Albert Einstein letter with E=mc2 equation in his own hand sells for $1.2m
A handwritten letter by Albert Einstein that contains his famous E=mc2 equation has sold at auction for more than $1.2m, about three times more than it was expected to get, a Boston-based auction house said on Friday. Formula was in a 1946 letter to physicist Ludwik Silberstein, one of only three known examples of world-changing equation
Archivists at the Einstein Papers Project at the California Institute of Technology and the Hebrew University of Jerusalem say there are only three other known examples of Einstein writing the world-changing equation in his own hand.
RR Auction, which sold the most recent letter, says this fourth example is the only one in a private collection and only became public recently. The auction house had expected it to sell for about $400,000.
“It’s an important letter from both a holographic and a physics point of view,” Bobby Livingston, the executive vice-president at RR Auction said, calling the equation the most famous in the world.
The equation – energy equals mass times the speed of light squared – changed physics by demonstrating that time was not absolute and that mass and energy were equivalent.

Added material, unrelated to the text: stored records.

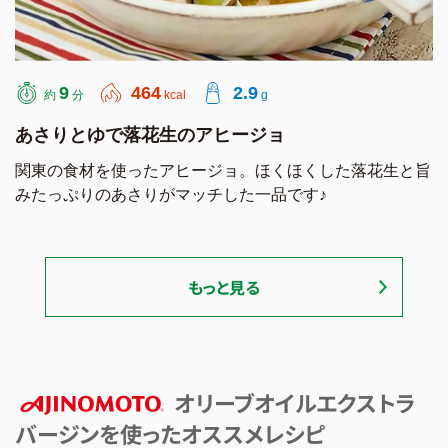
9
464
2.9
約
分
kcal
g
あさりとゆで落花生のアヒージョ
関東の食材を使ったアヒージョ。ほくほくした落花生と旨
みたっぷりのあさりがマッチした一品です♪
もっと見る
オリーブオイルエクストラ
バージンを使ったオススメレシピ
AJINOMOTO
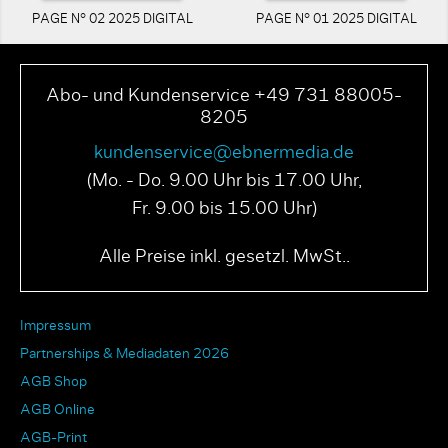
PAGE N° 02 2025 DIGITAL
PAGE N° 01 2025 DIGITAL
Abo- und Kundenservice +49 731 88005-
8205
kundenservice@ebnermedia.de
(Mo. - Do. 9.00 Uhr bis 17.00 Uhr,
Fr. 9.00 bis 15.00 Uhr)
Alle Preise inkl. gesetzl. MwSt..
Impressum
Partnerships & Mediadaten 2026
AGB Shop
AGB Online
AGB-Print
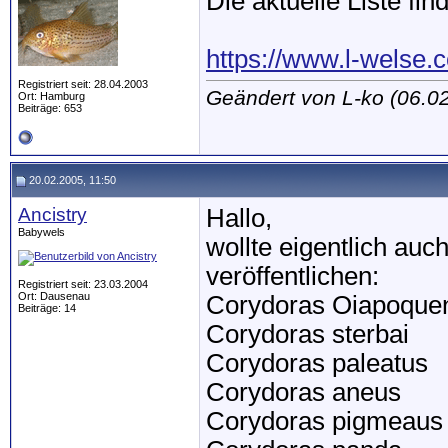
Die aktuelle Liste find
https://www.l-welse.c
Registriert seit: 28.04.2003
Geändert von L-ko (06.
Ort: Hamburg
Beiträge: 653
20.02.2005, 11:50
Ancistry
Hallo,
Babywels
wollte eigentlich au
veröffentlichen:
Registriert seit: 23.03.2004
Ort: Dausenau
Corydoras Oiapoquen
Beiträge: 14
Corydoras sterbai
Corydoras paleatus
Corydoras aneus
Corydoras pigmeaus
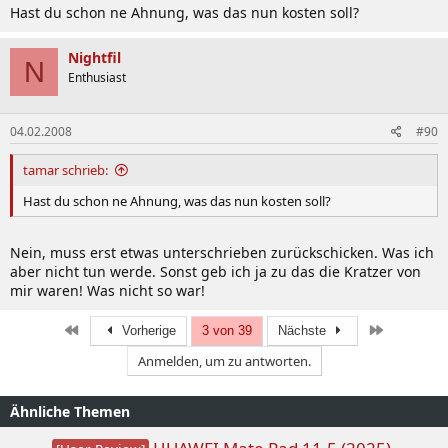
Hast du schon ne Ahnung, was das nun kosten soll?
Nightfil
N
Enthusiast
04.02.2008
#90
tamar schrieb:
Hast du schon ne Ahnung, was das nun kosten soll?
Nein, muss erst etwas unterschrieben zurückschicken. Was ich
aber nicht tun werde. Sonst geb ich ja zu das die Kratzer von
mir waren! Was nicht so war!
Erste
Letzte
Vorherige
3 von 39
Nächste
Anmelden, um zu antworten.
Ähnliche Themen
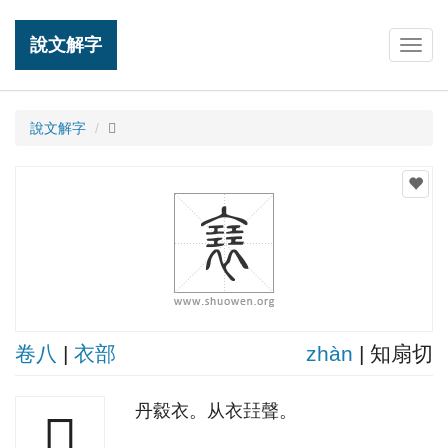
說文解字
Togg
navig
說文解字
𧝑
卷八
|
衣部
zhàn
| 知扇切
丹縠衣。从衣㠭聲。
𧝑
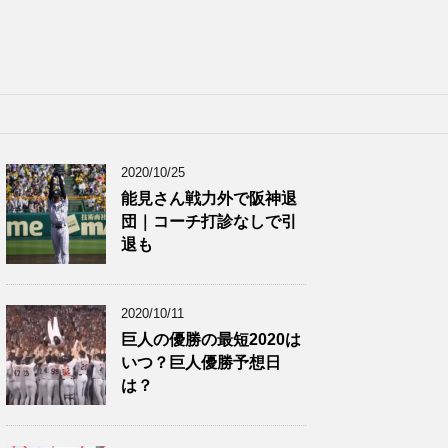
2020/10/25
能見さん戦力外で阪神退
団｜コーチ打診なしで引
退も
2020/10/11
巨人の優勝の最短2020は
いつ？巨人優勝予想日
は？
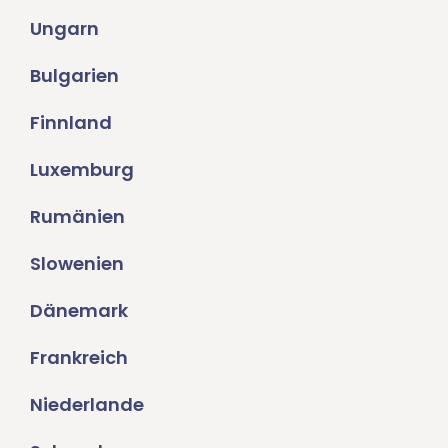
Ungarn
Bulgarien
Finnland
Luxemburg
Rumänien
Slowenien
Dänemark
Frankreich
Niederlande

The one-page handwritten letter in German to the Polish American physicist Ludwik Silberstein is dated 26 October 1946.
Silberstein was a well-known critic and challenger to some of Einstein’s theories. “Your question can be answered from the E=mc2 formula, without any erudition,” Einstein wrote in the letter written on Princeton University letterhead, according to a translation provided by RR Auction.
The letter was part of Silberstein’s personal archives, which were sold by his descendants.
The buyer was identified by RR only as an anonymous document collector.
The rarity of the letter set off a bidding war, Livingston said. Five parties were bidding aggressively at first, but once the price reached about $700,000, it became a two-party contest, he said.
The auction began on 13 May and concluded on Thursday.